Not for the first time this season, Scarlets paid a price for indiscipline. Two more instances of yellow fever brought their GUINNESS PRO12 sin-bin tally to 17, six more than the second worst offenders, Zebre.
Leinster would have gone clear at the top had their seven-match winning streak not come to an end in the mud and rain of Rodney Parade.
A night of Welsh defiance featuring the Newport Gwent Dragons in their finest 'they-shall-not-pass' mood, allied to Ashton Hewitt's status as a matchwinning wing, proved too much for a Leinster team decimated by Six Nations call-ups.
Their losing bonus point vanished with Jason Tovey's last penalty, the fly-half going through the card to deny Leinster the point that would have put them back on top.

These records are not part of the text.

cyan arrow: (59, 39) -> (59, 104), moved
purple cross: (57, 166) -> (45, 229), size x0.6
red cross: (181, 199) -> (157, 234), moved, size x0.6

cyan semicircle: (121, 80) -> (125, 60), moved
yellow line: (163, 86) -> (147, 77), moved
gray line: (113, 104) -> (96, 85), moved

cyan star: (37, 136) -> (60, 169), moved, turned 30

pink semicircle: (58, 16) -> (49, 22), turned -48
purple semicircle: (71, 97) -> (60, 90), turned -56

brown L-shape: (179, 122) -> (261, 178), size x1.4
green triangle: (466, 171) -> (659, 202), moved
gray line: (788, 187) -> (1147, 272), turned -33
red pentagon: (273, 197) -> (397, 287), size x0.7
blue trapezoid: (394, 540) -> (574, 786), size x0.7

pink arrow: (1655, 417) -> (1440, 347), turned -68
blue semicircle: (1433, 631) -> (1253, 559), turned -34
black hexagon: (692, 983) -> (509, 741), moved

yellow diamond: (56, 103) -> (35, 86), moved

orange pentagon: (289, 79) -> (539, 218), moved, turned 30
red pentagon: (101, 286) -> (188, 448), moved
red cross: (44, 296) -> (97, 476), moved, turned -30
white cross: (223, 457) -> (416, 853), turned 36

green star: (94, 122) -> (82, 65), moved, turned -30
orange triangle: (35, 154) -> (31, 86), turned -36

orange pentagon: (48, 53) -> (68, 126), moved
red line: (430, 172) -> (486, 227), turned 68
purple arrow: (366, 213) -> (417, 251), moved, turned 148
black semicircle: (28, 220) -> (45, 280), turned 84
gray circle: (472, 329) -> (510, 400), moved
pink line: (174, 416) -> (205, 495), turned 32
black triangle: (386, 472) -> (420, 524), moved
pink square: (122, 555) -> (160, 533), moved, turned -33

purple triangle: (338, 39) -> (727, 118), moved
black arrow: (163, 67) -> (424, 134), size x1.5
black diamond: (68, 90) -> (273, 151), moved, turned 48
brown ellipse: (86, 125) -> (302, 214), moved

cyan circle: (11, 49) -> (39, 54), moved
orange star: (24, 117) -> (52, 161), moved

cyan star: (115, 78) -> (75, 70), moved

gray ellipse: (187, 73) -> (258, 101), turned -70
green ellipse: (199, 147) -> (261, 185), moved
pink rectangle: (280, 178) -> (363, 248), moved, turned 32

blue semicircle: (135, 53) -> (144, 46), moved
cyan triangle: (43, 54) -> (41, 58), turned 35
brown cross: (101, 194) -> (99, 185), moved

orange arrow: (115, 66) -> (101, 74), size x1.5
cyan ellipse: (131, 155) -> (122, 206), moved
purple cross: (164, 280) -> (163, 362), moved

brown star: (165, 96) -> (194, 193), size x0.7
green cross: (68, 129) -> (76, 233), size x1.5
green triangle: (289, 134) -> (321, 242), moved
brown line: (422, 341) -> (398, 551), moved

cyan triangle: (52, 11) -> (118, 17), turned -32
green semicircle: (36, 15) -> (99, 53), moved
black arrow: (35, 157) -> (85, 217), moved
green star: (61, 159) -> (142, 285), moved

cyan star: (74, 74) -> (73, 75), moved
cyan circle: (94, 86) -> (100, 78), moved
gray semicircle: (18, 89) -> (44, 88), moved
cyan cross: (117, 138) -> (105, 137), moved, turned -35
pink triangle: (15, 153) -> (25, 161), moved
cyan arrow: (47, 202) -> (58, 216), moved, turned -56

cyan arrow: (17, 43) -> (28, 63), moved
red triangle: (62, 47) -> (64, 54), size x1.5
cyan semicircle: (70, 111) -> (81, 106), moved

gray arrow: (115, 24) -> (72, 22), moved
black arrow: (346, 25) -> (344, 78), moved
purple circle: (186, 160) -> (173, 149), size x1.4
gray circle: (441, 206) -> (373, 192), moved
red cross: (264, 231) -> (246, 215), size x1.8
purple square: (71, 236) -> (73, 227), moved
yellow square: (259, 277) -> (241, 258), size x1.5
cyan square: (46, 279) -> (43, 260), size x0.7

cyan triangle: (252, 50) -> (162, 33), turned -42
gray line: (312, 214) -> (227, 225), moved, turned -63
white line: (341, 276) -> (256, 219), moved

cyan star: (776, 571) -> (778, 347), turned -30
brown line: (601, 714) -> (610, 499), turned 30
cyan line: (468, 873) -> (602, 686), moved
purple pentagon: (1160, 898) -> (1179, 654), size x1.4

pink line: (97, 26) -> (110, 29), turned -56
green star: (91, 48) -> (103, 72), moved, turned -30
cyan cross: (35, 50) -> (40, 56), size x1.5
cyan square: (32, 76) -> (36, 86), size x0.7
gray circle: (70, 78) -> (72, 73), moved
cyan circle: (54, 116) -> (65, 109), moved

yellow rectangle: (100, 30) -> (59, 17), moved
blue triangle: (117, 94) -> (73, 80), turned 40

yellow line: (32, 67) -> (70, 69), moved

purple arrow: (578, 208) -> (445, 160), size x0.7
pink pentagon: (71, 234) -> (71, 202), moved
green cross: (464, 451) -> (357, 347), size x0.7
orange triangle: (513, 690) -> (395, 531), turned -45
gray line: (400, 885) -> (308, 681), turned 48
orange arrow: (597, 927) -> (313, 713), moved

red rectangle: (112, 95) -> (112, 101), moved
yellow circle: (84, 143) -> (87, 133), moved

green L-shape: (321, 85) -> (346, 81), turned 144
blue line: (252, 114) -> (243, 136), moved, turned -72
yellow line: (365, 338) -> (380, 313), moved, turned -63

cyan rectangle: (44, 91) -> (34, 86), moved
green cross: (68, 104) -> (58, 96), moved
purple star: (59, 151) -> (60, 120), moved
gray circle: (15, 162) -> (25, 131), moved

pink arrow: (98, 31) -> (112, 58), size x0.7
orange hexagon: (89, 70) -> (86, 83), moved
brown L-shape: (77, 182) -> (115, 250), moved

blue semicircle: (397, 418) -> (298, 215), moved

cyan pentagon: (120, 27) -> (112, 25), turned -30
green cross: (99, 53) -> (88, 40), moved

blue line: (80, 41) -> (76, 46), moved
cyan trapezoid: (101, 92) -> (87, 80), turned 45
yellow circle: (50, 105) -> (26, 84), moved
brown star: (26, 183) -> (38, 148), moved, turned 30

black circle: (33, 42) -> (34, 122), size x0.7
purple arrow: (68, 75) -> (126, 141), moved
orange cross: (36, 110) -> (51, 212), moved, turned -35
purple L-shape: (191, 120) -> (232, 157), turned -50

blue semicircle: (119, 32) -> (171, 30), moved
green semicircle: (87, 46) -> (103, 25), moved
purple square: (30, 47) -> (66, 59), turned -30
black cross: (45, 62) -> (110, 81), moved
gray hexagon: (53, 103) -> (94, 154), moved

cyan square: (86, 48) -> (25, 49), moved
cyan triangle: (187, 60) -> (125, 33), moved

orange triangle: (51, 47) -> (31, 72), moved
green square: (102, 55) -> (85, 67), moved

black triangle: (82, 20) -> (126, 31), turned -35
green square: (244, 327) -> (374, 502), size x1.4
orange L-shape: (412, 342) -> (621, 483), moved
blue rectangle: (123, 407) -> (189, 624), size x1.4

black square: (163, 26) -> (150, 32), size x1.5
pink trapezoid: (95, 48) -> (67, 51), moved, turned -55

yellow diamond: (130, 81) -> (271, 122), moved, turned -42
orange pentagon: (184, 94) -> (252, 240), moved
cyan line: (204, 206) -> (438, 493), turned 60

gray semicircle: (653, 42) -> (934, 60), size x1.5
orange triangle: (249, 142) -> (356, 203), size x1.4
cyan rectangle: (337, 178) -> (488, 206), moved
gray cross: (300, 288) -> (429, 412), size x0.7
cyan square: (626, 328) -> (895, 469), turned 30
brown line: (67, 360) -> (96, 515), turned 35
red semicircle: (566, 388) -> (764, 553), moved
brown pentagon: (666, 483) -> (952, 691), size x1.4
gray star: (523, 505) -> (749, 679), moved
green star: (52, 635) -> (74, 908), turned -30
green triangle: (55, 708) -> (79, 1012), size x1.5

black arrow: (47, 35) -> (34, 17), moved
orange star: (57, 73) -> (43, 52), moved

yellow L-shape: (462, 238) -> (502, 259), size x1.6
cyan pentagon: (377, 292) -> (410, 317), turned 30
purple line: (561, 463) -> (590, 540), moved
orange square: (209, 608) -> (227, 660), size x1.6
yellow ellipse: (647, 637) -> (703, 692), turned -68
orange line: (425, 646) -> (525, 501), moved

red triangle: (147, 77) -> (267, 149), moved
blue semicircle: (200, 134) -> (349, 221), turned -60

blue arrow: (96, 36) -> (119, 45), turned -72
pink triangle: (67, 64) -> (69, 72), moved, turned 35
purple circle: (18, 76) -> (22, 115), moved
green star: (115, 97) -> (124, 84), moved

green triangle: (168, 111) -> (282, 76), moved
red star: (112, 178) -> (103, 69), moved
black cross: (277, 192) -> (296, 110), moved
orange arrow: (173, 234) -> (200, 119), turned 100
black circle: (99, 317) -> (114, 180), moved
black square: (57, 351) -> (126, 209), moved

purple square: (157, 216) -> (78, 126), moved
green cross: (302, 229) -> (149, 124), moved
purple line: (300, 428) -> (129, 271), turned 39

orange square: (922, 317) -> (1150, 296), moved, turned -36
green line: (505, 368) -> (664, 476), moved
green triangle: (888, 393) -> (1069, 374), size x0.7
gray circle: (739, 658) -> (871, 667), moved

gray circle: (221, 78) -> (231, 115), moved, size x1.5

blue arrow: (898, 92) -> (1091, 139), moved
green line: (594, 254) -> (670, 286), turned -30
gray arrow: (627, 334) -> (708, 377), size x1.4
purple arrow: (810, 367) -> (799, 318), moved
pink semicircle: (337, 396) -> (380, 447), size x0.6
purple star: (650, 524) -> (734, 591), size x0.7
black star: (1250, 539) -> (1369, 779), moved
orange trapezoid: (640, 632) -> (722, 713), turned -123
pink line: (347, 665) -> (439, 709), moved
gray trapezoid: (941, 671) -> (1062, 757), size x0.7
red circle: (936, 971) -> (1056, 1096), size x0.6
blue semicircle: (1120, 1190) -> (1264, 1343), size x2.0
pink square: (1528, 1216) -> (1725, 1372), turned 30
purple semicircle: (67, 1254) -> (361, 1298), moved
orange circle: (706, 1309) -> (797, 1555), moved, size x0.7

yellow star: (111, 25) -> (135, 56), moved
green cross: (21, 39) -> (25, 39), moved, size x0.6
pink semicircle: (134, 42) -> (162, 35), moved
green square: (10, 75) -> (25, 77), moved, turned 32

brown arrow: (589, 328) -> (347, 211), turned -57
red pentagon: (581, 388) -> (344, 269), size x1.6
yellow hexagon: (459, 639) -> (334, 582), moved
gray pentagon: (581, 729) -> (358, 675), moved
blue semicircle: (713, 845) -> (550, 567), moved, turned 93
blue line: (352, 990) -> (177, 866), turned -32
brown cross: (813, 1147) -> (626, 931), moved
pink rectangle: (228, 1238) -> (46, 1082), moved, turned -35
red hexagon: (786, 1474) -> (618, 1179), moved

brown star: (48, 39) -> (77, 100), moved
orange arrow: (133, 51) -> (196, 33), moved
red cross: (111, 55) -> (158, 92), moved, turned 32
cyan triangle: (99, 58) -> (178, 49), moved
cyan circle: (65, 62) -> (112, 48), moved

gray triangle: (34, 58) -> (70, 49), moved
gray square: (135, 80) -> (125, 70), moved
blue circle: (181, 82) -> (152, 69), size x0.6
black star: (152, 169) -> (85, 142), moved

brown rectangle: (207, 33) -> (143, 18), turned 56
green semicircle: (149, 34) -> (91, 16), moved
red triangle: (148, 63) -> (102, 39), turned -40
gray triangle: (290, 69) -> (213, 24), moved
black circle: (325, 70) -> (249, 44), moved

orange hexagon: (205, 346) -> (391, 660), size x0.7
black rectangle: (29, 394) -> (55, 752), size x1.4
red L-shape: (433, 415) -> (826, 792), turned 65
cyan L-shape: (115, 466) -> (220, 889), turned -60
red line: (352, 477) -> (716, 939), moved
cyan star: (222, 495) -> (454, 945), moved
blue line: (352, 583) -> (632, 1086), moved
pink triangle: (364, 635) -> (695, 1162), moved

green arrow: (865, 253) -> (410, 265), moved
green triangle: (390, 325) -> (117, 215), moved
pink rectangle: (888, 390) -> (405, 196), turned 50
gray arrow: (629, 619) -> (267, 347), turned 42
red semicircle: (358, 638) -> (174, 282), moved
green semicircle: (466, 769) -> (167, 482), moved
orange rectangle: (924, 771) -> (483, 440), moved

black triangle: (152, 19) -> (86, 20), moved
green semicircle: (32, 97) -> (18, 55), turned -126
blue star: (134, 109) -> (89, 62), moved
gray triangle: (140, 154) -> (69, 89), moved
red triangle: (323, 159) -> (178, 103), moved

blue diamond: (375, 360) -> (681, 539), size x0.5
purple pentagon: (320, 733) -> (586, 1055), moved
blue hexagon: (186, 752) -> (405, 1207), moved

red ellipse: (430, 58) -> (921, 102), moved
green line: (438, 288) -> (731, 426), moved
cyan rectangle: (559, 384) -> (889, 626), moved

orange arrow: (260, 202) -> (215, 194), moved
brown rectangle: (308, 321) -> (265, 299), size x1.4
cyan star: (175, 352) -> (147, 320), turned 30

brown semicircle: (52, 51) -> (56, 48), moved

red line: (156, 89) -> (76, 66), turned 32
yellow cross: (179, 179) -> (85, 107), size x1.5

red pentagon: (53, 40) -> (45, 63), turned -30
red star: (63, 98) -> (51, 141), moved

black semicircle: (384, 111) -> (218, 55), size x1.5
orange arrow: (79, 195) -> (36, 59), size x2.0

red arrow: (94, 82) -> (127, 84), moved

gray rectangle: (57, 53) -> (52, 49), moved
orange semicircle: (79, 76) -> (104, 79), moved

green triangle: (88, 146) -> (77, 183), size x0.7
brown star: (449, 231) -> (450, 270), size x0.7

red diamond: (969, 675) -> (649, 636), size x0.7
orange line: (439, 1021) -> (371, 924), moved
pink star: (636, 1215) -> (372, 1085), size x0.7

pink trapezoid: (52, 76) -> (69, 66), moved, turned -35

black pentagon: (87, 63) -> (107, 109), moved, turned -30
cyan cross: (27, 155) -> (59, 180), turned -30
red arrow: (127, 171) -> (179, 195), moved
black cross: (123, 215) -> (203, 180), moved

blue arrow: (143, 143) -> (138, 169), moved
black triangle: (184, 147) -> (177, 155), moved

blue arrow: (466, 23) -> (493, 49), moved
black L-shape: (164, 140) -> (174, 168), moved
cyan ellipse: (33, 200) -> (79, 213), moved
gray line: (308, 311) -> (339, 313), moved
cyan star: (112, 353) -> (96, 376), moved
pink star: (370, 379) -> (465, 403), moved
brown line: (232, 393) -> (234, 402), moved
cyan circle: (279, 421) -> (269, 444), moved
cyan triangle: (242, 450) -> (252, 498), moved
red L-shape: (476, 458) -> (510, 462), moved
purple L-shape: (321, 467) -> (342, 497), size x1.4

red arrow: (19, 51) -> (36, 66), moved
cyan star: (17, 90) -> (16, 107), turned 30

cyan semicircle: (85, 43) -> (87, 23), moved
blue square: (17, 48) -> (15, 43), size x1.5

Tovey's try, conversion, drop goal and penalties made him the first in the GUINNESS PRO12 this season to do so.
Ulster made the most of their trip to Treviso, seizing all five points on what proved to be an auspicious occasion - the accomplished Stuart Olding making his first GUINNESS PRO12 appearance since rupturing knee ligaments late last season.
While Munster settled for one point fewer against Zebre, Gregor Townsend's defending champions, heavily depleted by Scotland demands, rounded off the weekend with the first GUINNESS PRO12 draw of the season.
The Warriors had been on course to complete a hat-trick of wins in Wales following those in Cardiff and at Parc y Scarlets in the Champions' Cup until Ospreys' full back Dan Evans struck near the end.
His converted try proved enough to avert the imminent danger of a second successive GUINNESS PRO12 defeat on home soil following Leinster's emphatic win in Swansea earlier in the month.
Ulster and the Dragons have the stage all to themselves this week. A home win in Belfast on Friday night would put Ireland's northern province out on their own at the top, clear of Scarlets, Connacht and Leinster.
For Rory Best, it would be a suitably appropriate way for Ulster to mark their inestimable hooker's debut as captain of Ireland against Wales in Dublin on Sunday.